[[ Available data open ]]

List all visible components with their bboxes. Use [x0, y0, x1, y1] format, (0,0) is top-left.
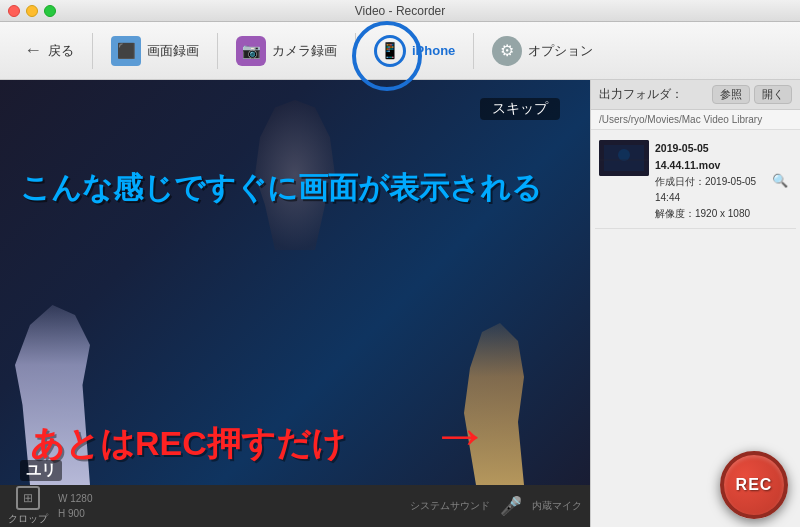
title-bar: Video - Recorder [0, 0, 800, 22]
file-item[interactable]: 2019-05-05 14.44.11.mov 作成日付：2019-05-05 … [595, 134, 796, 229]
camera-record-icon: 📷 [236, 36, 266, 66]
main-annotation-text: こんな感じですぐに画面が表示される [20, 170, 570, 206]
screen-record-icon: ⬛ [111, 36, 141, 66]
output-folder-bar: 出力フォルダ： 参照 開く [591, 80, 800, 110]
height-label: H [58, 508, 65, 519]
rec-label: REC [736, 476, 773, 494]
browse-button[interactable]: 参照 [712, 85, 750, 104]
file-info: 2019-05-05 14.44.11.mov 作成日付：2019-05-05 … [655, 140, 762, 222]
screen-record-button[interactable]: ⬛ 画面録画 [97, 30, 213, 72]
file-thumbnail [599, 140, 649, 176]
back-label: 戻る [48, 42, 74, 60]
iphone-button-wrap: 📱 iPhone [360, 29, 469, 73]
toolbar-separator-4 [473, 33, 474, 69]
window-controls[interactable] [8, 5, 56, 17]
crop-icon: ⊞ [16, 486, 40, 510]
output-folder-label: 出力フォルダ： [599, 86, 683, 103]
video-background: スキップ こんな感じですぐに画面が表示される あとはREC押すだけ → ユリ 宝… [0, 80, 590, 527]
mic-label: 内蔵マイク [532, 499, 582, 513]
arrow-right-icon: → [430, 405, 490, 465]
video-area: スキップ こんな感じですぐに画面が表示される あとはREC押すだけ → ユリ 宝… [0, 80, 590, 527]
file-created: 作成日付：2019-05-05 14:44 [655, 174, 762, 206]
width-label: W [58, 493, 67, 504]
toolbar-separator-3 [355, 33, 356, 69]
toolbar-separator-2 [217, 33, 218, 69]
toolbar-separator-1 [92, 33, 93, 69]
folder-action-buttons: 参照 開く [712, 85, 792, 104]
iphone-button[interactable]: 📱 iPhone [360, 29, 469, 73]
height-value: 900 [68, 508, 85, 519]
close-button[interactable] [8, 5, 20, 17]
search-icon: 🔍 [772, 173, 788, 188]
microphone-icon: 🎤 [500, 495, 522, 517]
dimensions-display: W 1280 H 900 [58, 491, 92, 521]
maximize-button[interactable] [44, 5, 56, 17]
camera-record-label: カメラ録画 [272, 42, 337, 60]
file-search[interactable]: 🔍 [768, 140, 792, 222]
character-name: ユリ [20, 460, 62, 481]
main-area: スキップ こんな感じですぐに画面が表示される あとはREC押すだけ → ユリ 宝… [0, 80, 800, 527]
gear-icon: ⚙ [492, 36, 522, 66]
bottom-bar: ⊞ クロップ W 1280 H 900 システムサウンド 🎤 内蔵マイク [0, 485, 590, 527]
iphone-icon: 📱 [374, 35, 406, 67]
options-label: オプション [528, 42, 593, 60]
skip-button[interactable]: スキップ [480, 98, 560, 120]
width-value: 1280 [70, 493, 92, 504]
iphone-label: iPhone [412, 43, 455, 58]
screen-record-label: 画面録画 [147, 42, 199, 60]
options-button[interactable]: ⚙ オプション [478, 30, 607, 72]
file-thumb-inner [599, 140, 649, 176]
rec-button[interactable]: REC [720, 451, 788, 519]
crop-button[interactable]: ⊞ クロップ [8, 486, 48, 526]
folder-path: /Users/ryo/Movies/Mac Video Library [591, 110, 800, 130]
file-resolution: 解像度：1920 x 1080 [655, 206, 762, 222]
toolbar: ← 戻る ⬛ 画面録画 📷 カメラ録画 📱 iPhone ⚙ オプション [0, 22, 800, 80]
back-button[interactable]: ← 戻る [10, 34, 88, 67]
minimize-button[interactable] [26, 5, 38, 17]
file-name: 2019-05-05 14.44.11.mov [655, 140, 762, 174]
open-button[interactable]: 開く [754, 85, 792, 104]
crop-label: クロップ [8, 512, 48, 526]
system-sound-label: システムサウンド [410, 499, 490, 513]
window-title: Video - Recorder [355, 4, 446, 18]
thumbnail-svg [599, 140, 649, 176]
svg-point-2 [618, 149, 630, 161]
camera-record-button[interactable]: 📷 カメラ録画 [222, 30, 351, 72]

[[ Available data closed ]]

» **Description of the task**: Give back the data exactly. Skip any images.

» **Reply**:
List all visible components with their bboxes. Use [x0, y0, x1, y1] format, (0,0) is top-left.
title-bar: Video - Recorder [0, 0, 800, 22]
file-item[interactable]: 2019-05-05 14.44.11.mov 作成日付：2019-05-05 … [595, 134, 796, 229]
camera-record-icon: 📷 [236, 36, 266, 66]
main-annotation-text: こんな感じですぐに画面が表示される [20, 170, 570, 206]
screen-record-icon: ⬛ [111, 36, 141, 66]
output-folder-bar: 出力フォルダ： 参照 開く [591, 80, 800, 110]
height-label: H [58, 508, 65, 519]
rec-label: REC [736, 476, 773, 494]
browse-button[interactable]: 参照 [712, 85, 750, 104]
file-info: 2019-05-05 14.44.11.mov 作成日付：2019-05-05 … [655, 140, 762, 222]
screen-record-button[interactable]: ⬛ 画面録画 [97, 30, 213, 72]
file-thumbnail [599, 140, 649, 176]
back-label: 戻る [48, 42, 74, 60]
iphone-button-wrap: 📱 iPhone [360, 29, 469, 73]
toolbar-separator-4 [473, 33, 474, 69]
window-controls[interactable] [8, 5, 56, 17]
crop-icon: ⊞ [16, 486, 40, 510]
output-folder-label: 出力フォルダ： [599, 86, 683, 103]
video-background: スキップ こんな感じですぐに画面が表示される あとはREC押すだけ → ユリ 宝… [0, 80, 590, 527]
mic-label: 内蔵マイク [532, 499, 582, 513]
arrow-right-icon: → [430, 405, 490, 465]
video-area: スキップ こんな感じですぐに画面が表示される あとはREC押すだけ → ユリ 宝… [0, 80, 590, 527]
file-created: 作成日付：2019-05-05 14:44 [655, 174, 762, 206]
width-label: W [58, 493, 67, 504]
toolbar-separator-3 [355, 33, 356, 69]
toolbar-separator-2 [217, 33, 218, 69]
toolbar-separator-1 [92, 33, 93, 69]
folder-action-buttons: 参照 開く [712, 85, 792, 104]
iphone-button[interactable]: 📱 iPhone [360, 29, 469, 73]
height-value: 900 [68, 508, 85, 519]
close-button[interactable] [8, 5, 20, 17]
search-icon: 🔍 [772, 173, 788, 188]
microphone-icon: 🎤 [500, 495, 522, 517]
dimensions-display: W 1280 H 900 [58, 491, 92, 521]
maximize-button[interactable] [44, 5, 56, 17]
camera-record-label: カメラ録画 [272, 42, 337, 60]
file-search[interactable]: 🔍 [768, 140, 792, 222]
character-name: ユリ [20, 460, 62, 481]
main-area: スキップ こんな感じですぐに画面が表示される あとはREC押すだけ → ユリ 宝… [0, 80, 800, 527]
gear-icon: ⚙ [492, 36, 522, 66]
bottom-bar: ⊞ クロップ W 1280 H 900 システムサウンド 🎤 内蔵マイク [0, 485, 590, 527]
iphone-icon: 📱 [374, 35, 406, 67]
options-label: オプション [528, 42, 593, 60]
skip-button[interactable]: スキップ [480, 98, 560, 120]
width-value: 1280 [70, 493, 92, 504]
iphone-label: iPhone [412, 43, 455, 58]
screen-record-label: 画面録画 [147, 42, 199, 60]
options-button[interactable]: ⚙ オプション [478, 30, 607, 72]
file-thumb-inner [599, 140, 649, 176]
rec-button[interactable]: REC [720, 451, 788, 519]
crop-button[interactable]: ⊞ クロップ [8, 486, 48, 526]
folder-path: /Users/ryo/Movies/Mac Video Library [591, 110, 800, 130]
file-resolution: 解像度：1920 x 1080 [655, 206, 762, 222]
toolbar: ← 戻る ⬛ 画面録画 📷 カメラ録画 📱 iPhone ⚙ オプション [0, 22, 800, 80]
back-button[interactable]: ← 戻る [10, 34, 88, 67]
minimize-button[interactable] [26, 5, 38, 17]
file-name: 2019-05-05 14.44.11.mov [655, 140, 762, 174]
open-button[interactable]: 開く [754, 85, 792, 104]
crop-label: クロップ [8, 512, 48, 526]
system-sound-label: システムサウンド [410, 499, 490, 513]
window-title: Video - Recorder [355, 4, 446, 18]
thumbnail-svg [599, 140, 649, 176]
svg-point-2 [618, 149, 630, 161]
camera-record-button[interactable]: 📷 カメラ録画 [222, 30, 351, 72]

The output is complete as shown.